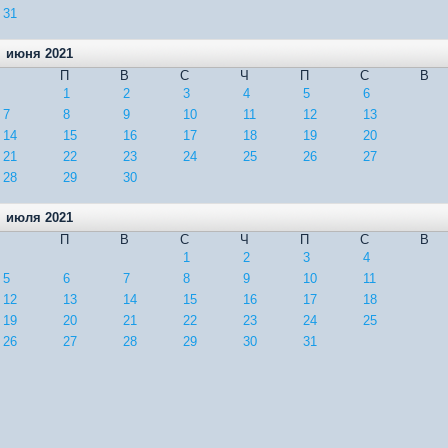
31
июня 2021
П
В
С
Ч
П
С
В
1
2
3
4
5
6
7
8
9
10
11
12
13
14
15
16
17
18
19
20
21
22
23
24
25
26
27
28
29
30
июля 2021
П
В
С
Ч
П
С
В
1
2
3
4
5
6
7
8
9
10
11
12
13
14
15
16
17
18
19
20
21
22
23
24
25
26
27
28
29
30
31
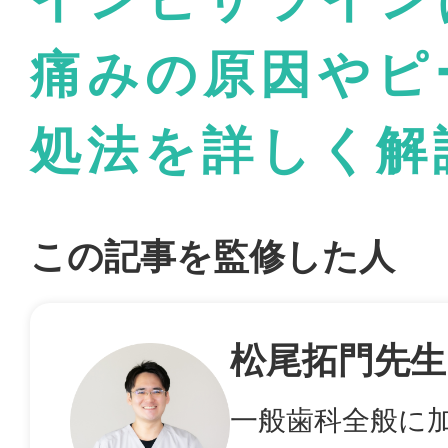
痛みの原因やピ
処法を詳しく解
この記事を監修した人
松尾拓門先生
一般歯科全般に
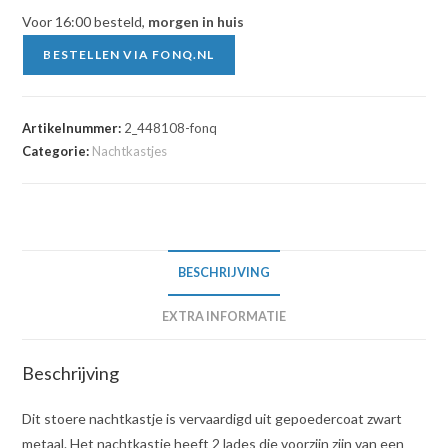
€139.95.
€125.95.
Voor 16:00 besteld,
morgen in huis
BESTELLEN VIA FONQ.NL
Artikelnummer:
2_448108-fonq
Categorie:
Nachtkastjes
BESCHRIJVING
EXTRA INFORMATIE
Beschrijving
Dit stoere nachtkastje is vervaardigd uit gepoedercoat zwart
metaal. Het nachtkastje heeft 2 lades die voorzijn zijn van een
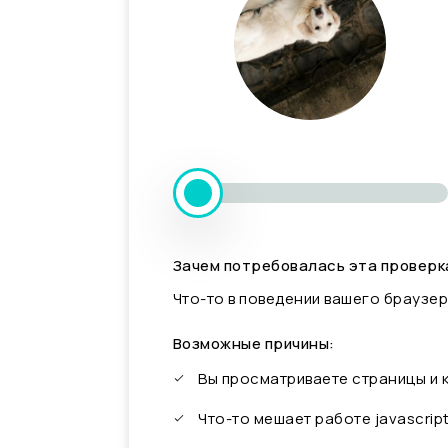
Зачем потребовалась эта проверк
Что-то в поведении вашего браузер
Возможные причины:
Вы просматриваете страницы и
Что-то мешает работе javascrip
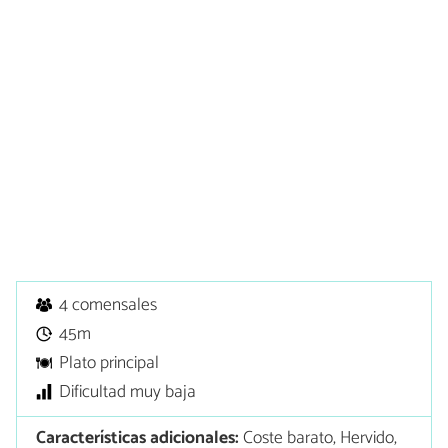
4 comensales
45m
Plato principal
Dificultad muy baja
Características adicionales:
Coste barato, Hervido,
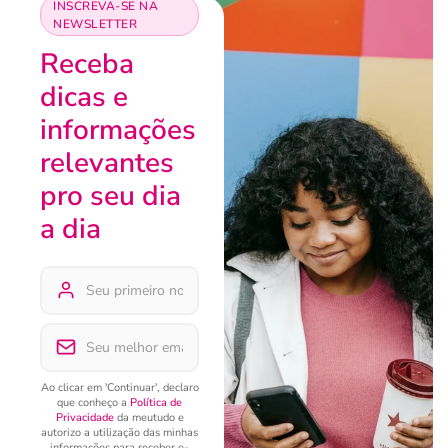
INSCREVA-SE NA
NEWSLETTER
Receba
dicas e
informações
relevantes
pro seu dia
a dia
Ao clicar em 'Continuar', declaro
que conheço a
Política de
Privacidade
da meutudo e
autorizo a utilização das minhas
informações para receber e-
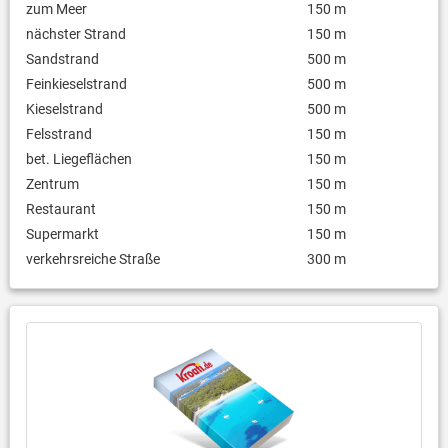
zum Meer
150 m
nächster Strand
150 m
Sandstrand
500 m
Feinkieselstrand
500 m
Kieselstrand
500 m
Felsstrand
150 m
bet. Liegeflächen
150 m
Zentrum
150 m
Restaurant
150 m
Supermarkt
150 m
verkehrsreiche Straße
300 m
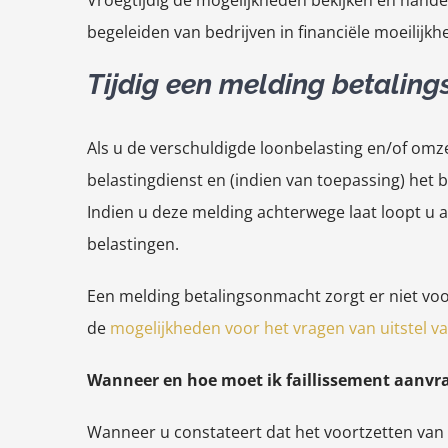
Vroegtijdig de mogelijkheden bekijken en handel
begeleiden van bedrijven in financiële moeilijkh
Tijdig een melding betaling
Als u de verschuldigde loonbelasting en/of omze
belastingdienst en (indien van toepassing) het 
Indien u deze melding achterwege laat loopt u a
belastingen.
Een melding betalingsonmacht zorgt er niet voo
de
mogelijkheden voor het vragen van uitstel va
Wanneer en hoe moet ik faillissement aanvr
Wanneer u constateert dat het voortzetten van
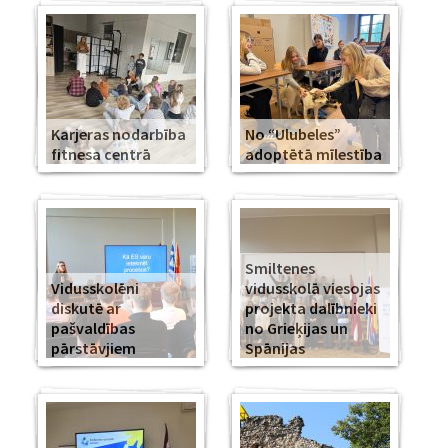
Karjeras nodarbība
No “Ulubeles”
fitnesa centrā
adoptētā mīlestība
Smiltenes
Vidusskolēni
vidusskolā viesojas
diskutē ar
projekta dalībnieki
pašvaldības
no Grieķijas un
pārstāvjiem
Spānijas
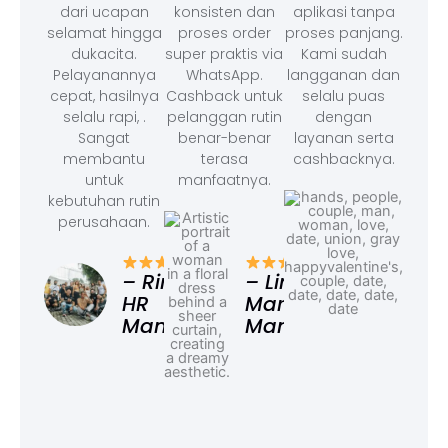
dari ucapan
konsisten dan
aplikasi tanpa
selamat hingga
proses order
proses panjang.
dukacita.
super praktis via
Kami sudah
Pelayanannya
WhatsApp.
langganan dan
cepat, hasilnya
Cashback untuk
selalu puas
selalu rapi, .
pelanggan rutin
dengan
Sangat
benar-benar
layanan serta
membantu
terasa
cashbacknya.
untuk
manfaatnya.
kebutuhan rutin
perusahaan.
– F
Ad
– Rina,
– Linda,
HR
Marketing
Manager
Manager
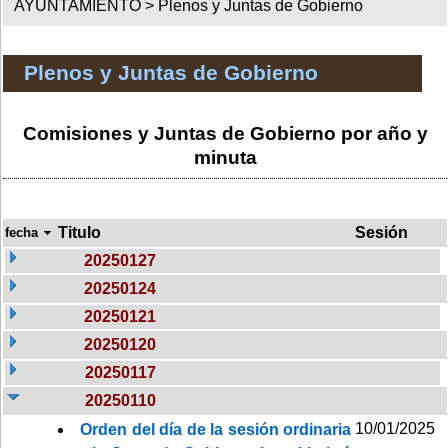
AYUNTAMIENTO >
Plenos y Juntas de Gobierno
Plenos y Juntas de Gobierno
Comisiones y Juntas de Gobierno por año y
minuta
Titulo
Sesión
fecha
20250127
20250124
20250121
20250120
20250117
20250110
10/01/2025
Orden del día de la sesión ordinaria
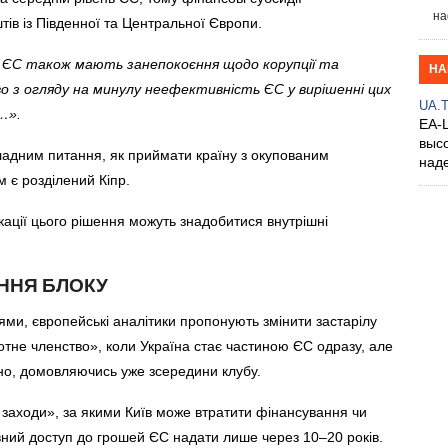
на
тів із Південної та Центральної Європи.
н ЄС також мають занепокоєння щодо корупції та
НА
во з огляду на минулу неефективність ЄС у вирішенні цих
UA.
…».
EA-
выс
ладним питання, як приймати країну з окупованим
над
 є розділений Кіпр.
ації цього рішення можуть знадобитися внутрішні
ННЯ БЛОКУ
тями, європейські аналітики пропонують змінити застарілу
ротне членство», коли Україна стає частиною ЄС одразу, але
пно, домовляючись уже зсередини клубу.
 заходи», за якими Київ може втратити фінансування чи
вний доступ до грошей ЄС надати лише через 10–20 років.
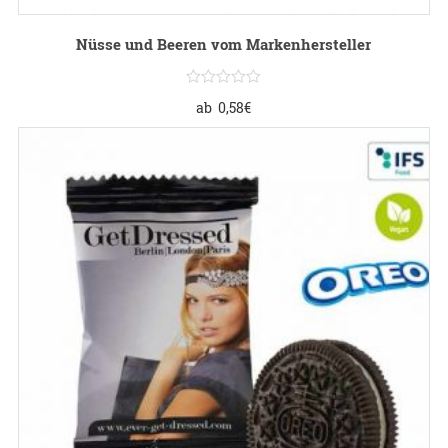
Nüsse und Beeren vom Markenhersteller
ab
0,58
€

Task objective >> The answer should be one number, the count of lines in this material that include the word "mogelijkheden".

Response for this exercise >> 2